How these four terms can help you manage your time — and life — better

Imagine you had only one year to live. How would you spend it? What would your goals be? What would your tasks and projects look like? What if you had only a month? What if it was just a day?

Tough thought experiment, I know, but revealing nevertheless. The answers you give to those questions would force you to prioritise and focus on activities that you really want to pursue.

One of the biggest complaints most leaders have is, “I don’t have time”. In the previous column , we saw that all of us have the same amount of time. While we can’t manage it, we have to lead and manage ‘ourselves’ to become more productive and use that same quantity of time meaningfully.

One of the really powerful ways I handle the “I don’t have time” excuse is by re-phrasing that sentence. What we really mean when we say “I don’t have time” is, “This thing or person is not a priority”.

Take a moment to reflect on the enormity of what that could mean for you. It will change your view and helps you make wiser decisions on what to say ‘Yes’ to and what to say ‘No’ to. As Gandhi put it so insightfully, “Action expresses priorities”. So what hinders or helps this focus?

Whales

This is when the decisions we make lead to poor results and a massive loss of time — sometimes years, sometimes a lifetime. These could be choices that take only a few minutes to take, but they cast long, ugly shadows.

A wrong career choice is a huge, burdensome whale for a person to lug around his whole life. Every work day will then be a torture. Joining a company whose culture clashes with your own value systems? Another bad whale. Marrying the wrong life-partner? Big bad whale and doom for both partners, personally and professionally.

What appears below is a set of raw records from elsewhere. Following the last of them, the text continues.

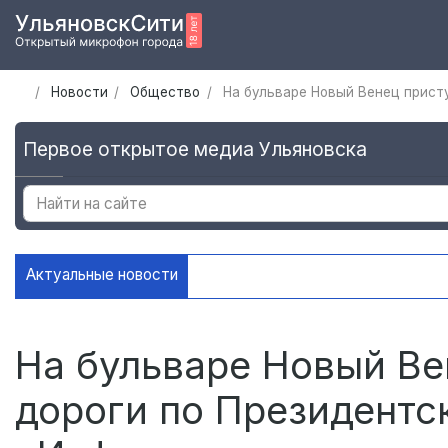
Новости
Общество
На бульваре Новый Венец прист
Первое открытое медиа Ульяновска
Актуальные новости
В Ульяновске установили ещё де
На бульваре Новый Ве
дороги по Президентс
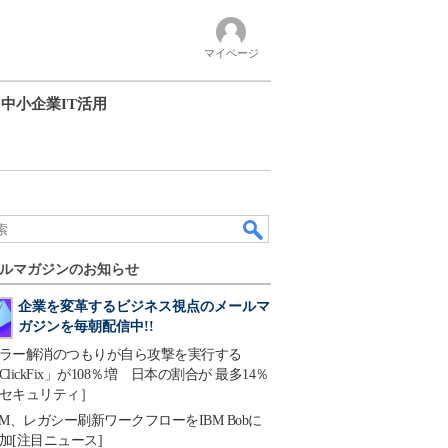
マイページ
中小企業IT活用
ルマガジンのお知らせ
企業を変革するビジネス視点のメールマ
ガジンを毎朝配信中!!
ラー解消のつもりが自ら攻撃を実行する
ClickFix」が108％増 日本の割合が 最多14％
セキュリティ］
BM、レガシー刷新ワークフローをIBM Bobに
加[注目ニュース]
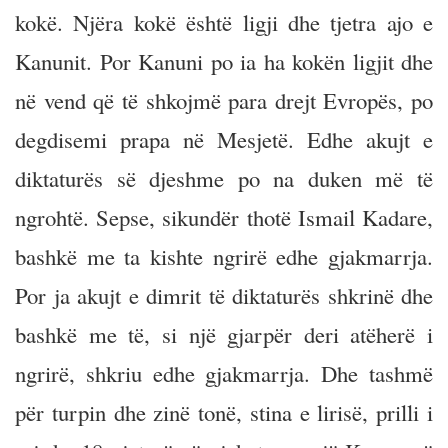
kokë. Njëra kokë është ligji dhe tjetra ajo e
Kanunit. Por Kanuni po ia ha kokën ligjit dhe
në vend që të shkojmë para drejt Evropës, po
degdisemi prapa në Mesjetë. Edhe akujt e
diktaturës së djeshme po na duken më të
ngrohtë. Sepse, sikundër thotë Ismail Kadare,
bashkë me ta kishte ngrirë edhe gjakmarrja.
Por ja akujt e dimrit të diktaturës shkrinë dhe
bashkë me të, si një gjarpër deri atëherë i
ngrirë, shkriu edhe gjakmarrja. Dhe tashmë
për turpin dhe zinë tonë, stina e lirisë, prilli i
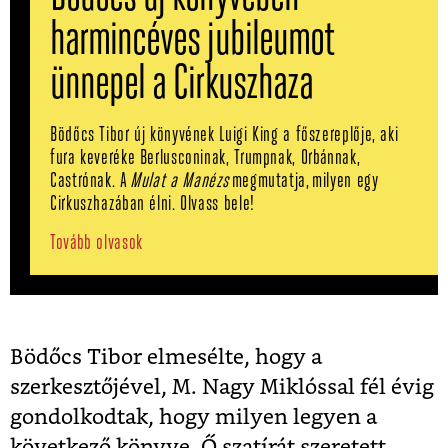
harmincéves jubileumot
ünnepel a Cirkuszhaza
Bödőcs Tibor új könyvének Luigi King a főszereplője, aki
fura keveréke Berlusconinak, Trumpnak, Orbánnak,
Castrónak. A
Mulat a Manézs
megmutatja, milyen egy
Cirkuszhazában élni. Olvass bele!
Tovább olvasok
Bödőcs Tibor elmesélte, hogy a
szerkesztőjével, M. Nagy Miklóssal fél évig
gondolkodtak, hogy milyen legyen a
következő könyve. Ő szatírát szeretett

These are decisions that call for serious thinking. They must be made only after weighing the pros and cons, using both head and heart to think through possible consequences, and after seeking wise counsel.

Termites

These are the little but dangerous things in life that don’t seem very threatening at face value, but they eat into the insides of your lives. These are often unseen. Before you know it, they would have eaten away large chunks of time in your life!

It could be as simple as a key bunch you use daily, but haven’t labelled or organised. This means checking every key, every time you have to open a drawer or a door. A complete waste of time.

Or the multiple times (every waking hour) that you look at WhatsApp chats or Twitter timelines. Unchecked TV watching, endless fiction reading are all part of this termite, which hinders our focus. It is akin to eating sugarcane — it’s all sweet juice when you chew it, but sooner or later, you have to spit it out because you can’t digest and gain anything else from it.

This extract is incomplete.